__WORK ITEM__
Once the line containing "eo Zuccari &" is found in the entries below, reproduce it and every line after it, stopping at and including the line containing "ar le banquier"; reproduce nothing else, and keep each line exact.

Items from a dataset
───

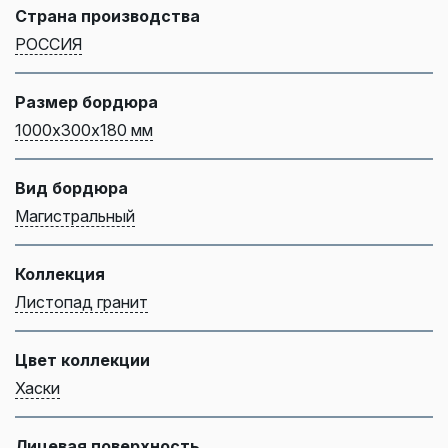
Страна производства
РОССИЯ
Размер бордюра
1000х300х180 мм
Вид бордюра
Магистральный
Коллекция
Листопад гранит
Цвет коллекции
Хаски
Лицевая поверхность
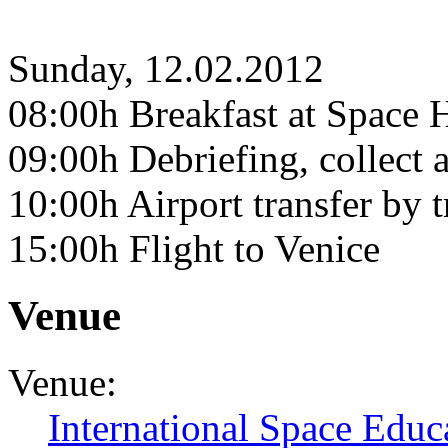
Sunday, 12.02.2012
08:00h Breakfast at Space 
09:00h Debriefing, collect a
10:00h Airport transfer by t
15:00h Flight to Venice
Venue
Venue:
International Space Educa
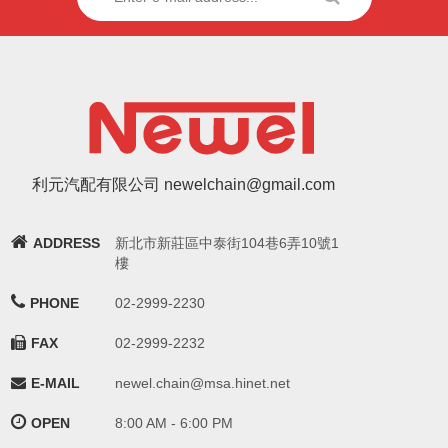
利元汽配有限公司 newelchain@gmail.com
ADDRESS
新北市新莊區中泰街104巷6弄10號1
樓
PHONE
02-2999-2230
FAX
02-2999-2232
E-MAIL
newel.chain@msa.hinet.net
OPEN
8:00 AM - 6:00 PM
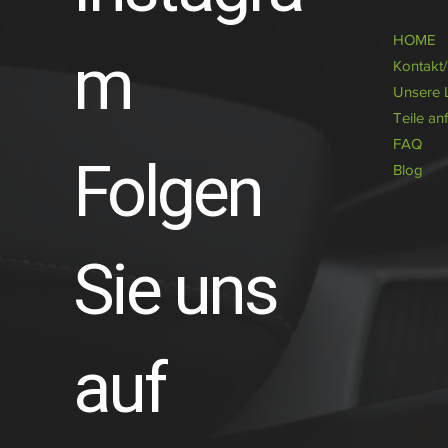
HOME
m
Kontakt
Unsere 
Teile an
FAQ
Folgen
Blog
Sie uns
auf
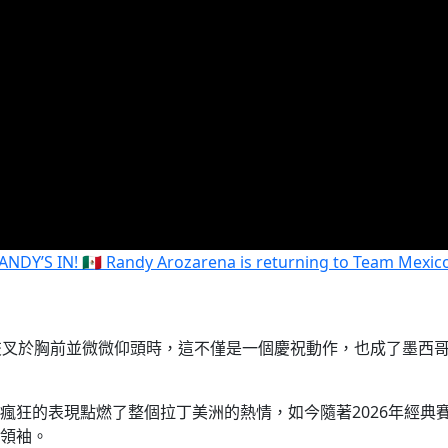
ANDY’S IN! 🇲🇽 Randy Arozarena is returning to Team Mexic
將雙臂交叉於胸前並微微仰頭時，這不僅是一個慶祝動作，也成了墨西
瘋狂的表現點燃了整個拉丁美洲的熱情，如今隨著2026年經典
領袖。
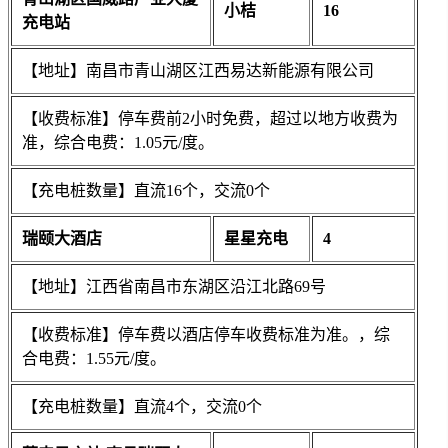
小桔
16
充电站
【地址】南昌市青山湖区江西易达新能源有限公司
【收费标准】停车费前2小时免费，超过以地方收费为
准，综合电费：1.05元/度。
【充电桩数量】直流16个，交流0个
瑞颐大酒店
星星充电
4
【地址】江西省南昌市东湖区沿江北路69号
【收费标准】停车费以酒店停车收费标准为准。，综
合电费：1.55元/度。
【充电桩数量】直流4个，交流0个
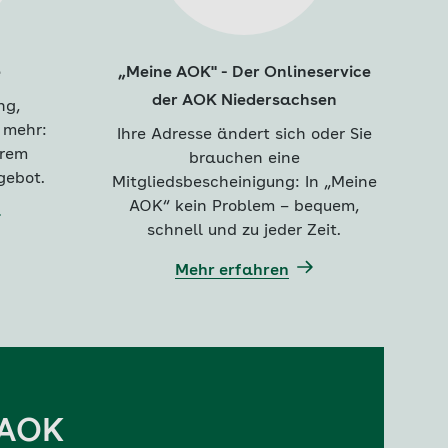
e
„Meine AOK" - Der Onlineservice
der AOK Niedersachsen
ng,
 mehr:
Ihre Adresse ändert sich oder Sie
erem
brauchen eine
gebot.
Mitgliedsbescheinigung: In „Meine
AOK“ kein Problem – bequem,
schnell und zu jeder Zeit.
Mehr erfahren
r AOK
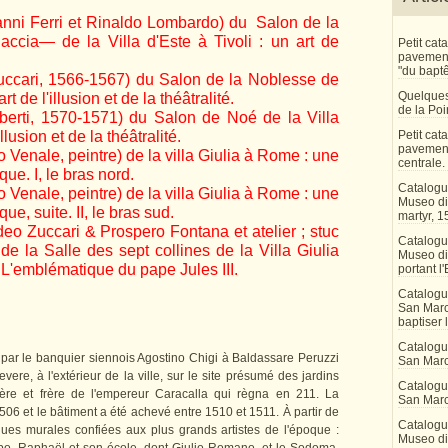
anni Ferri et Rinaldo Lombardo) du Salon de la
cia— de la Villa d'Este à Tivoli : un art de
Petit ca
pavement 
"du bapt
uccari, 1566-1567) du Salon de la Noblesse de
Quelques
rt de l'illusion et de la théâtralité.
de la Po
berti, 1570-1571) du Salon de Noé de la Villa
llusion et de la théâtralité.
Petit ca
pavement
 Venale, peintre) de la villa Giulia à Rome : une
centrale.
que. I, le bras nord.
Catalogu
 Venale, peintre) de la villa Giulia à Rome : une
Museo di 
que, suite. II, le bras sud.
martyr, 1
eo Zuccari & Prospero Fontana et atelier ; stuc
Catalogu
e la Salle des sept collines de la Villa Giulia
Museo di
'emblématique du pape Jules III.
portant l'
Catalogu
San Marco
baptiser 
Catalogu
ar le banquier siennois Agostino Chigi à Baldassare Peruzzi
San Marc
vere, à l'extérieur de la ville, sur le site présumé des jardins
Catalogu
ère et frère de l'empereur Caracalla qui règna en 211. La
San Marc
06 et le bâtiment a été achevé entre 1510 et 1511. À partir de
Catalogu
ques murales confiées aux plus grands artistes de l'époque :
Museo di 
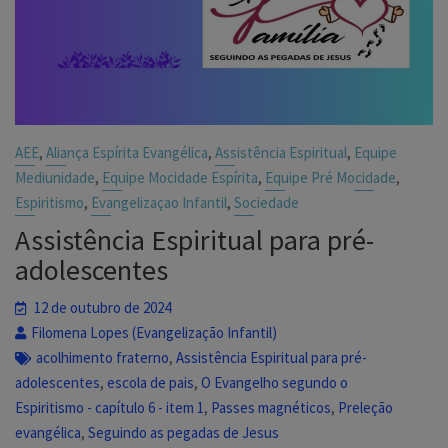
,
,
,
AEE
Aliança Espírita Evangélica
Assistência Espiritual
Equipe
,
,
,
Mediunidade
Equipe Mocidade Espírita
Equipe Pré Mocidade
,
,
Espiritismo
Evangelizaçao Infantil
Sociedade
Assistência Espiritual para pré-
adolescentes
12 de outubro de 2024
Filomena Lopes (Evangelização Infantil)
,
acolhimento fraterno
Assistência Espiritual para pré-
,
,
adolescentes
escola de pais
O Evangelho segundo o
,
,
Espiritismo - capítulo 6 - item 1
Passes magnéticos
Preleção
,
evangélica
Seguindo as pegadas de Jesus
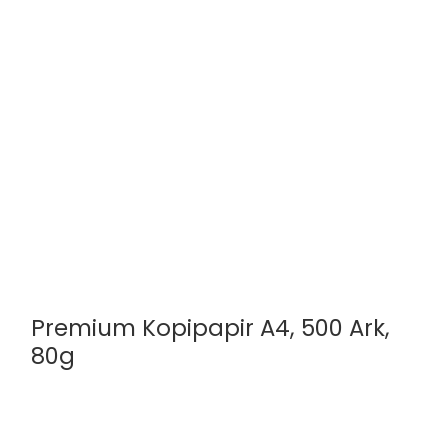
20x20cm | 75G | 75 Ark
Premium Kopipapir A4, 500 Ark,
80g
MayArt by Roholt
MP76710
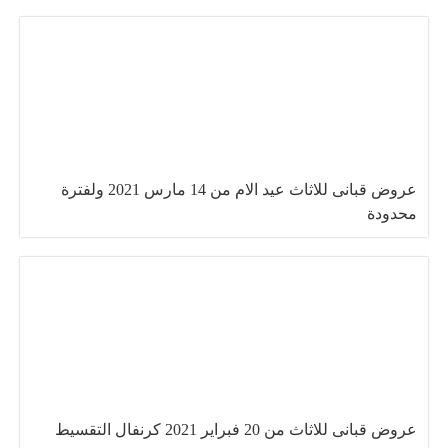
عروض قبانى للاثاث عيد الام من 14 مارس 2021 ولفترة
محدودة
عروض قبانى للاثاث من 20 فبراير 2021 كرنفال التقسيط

───

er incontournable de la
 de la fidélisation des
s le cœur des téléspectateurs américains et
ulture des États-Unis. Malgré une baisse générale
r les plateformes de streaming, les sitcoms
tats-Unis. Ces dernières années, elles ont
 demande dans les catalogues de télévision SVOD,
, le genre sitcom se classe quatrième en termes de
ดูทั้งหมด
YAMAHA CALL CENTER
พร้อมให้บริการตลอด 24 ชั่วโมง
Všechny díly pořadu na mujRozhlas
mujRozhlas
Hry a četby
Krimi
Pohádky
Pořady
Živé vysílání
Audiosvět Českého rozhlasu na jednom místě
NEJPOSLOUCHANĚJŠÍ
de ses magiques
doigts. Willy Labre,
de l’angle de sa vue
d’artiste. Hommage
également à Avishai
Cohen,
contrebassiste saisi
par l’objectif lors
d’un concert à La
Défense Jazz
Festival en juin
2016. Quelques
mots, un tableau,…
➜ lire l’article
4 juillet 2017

───

__RESPONSE__
eo Zuccari & Prospero Fontana et atelier ; stuc
Catalogu
e la Salle des sept collines de la Villa Giulia
Museo di
'emblématique du pape Jules III.
portant l'
Catalogu
San Marco
baptiser 
Catalogu
ar le banquier siennois Agostino Chigi à Baldassare Peruzzi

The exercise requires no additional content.